◆ Instructions to follow:
The task for the listing below is to write out exactly the lines starting at the one containing "Describe the element" and ending at the one containing "This screenshot has", both included. Pictures are to be omitted.

◆ Materials provided:

▬▬▬▬▬▬

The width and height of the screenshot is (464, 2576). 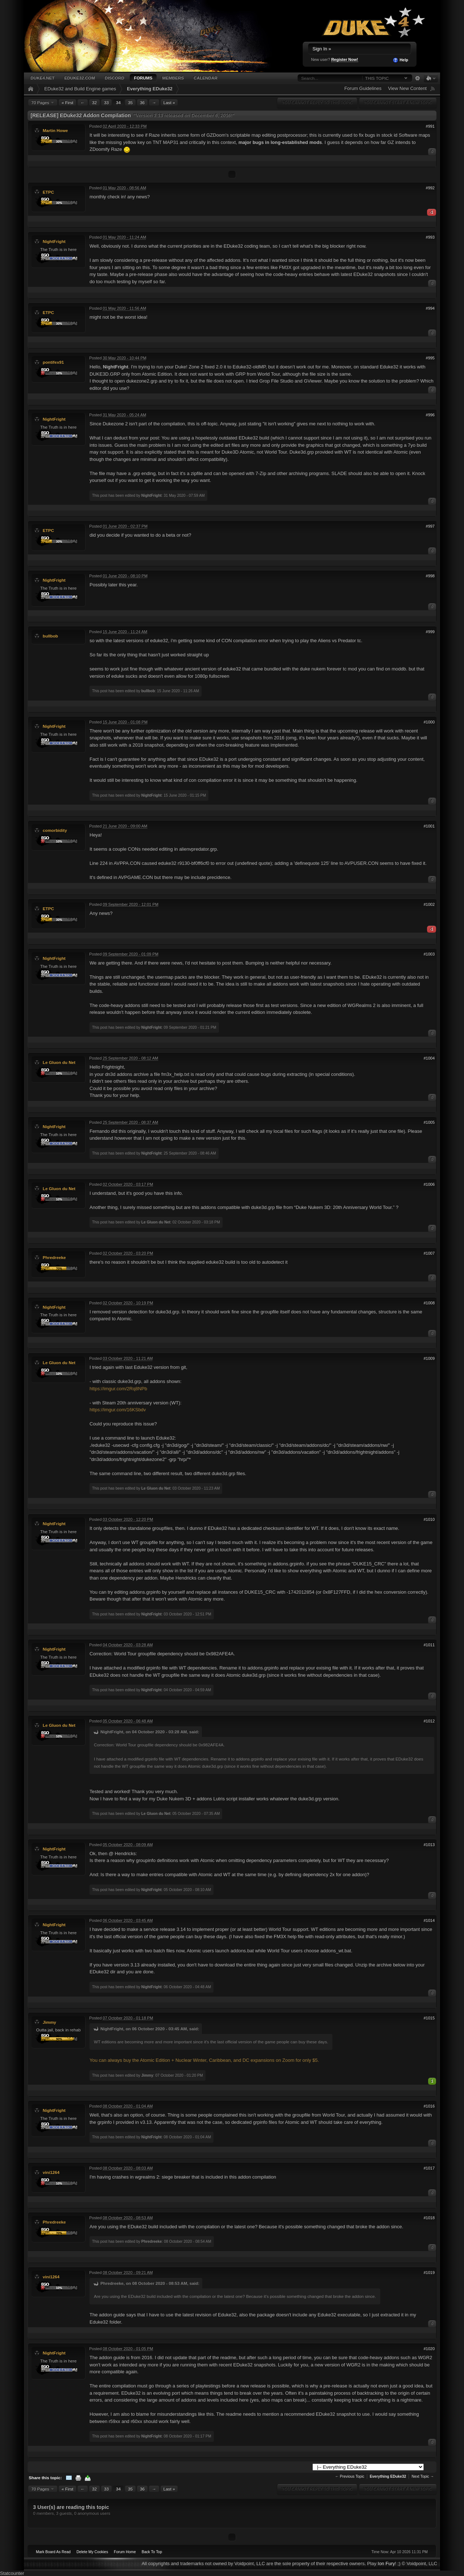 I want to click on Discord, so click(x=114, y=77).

▬▬▬▬▬▬

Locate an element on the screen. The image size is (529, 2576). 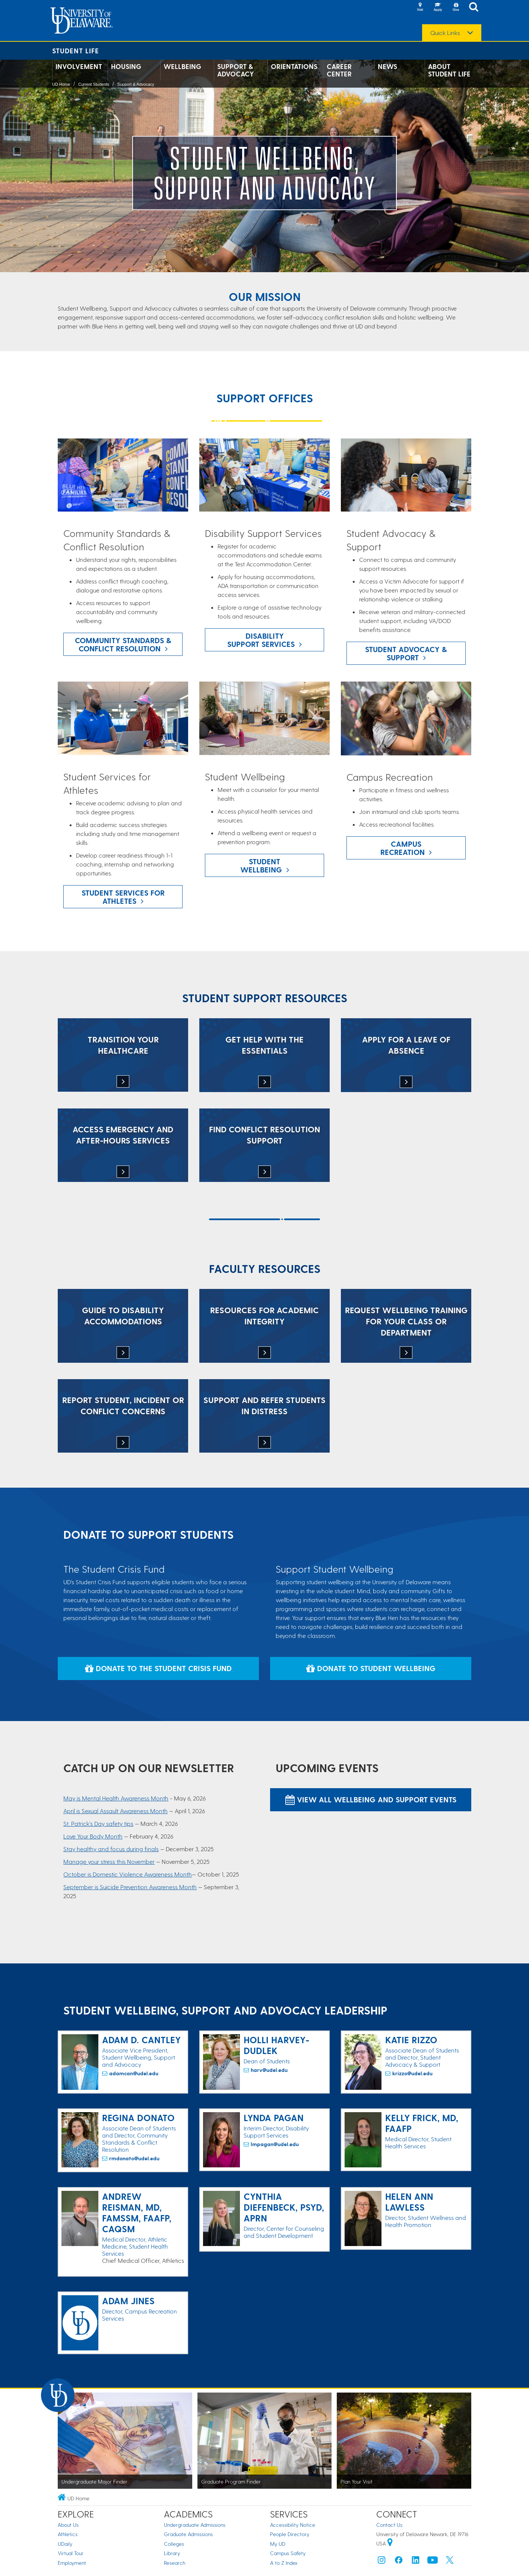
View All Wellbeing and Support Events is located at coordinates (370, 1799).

▬▬▬▬▬▬

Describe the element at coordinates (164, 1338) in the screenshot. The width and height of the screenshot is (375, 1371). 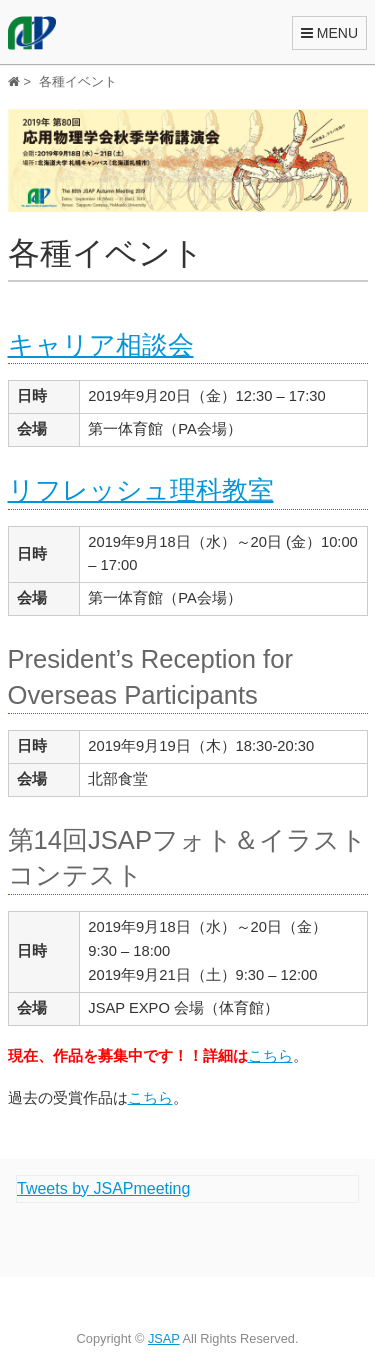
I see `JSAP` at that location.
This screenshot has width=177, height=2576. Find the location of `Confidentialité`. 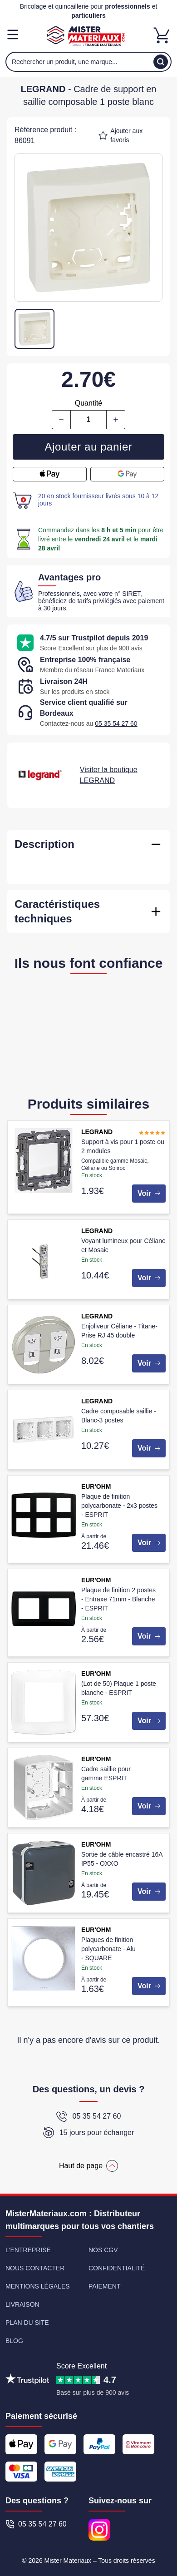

▬▬▬▬▬▬

◆ Answer to this exercise:
Describe the element at coordinates (164, 1338) in the screenshot. The width and height of the screenshot is (375, 1371). 
I see `JSAP` at that location.
This screenshot has width=177, height=2576. Find the location of `Confidentialité`. 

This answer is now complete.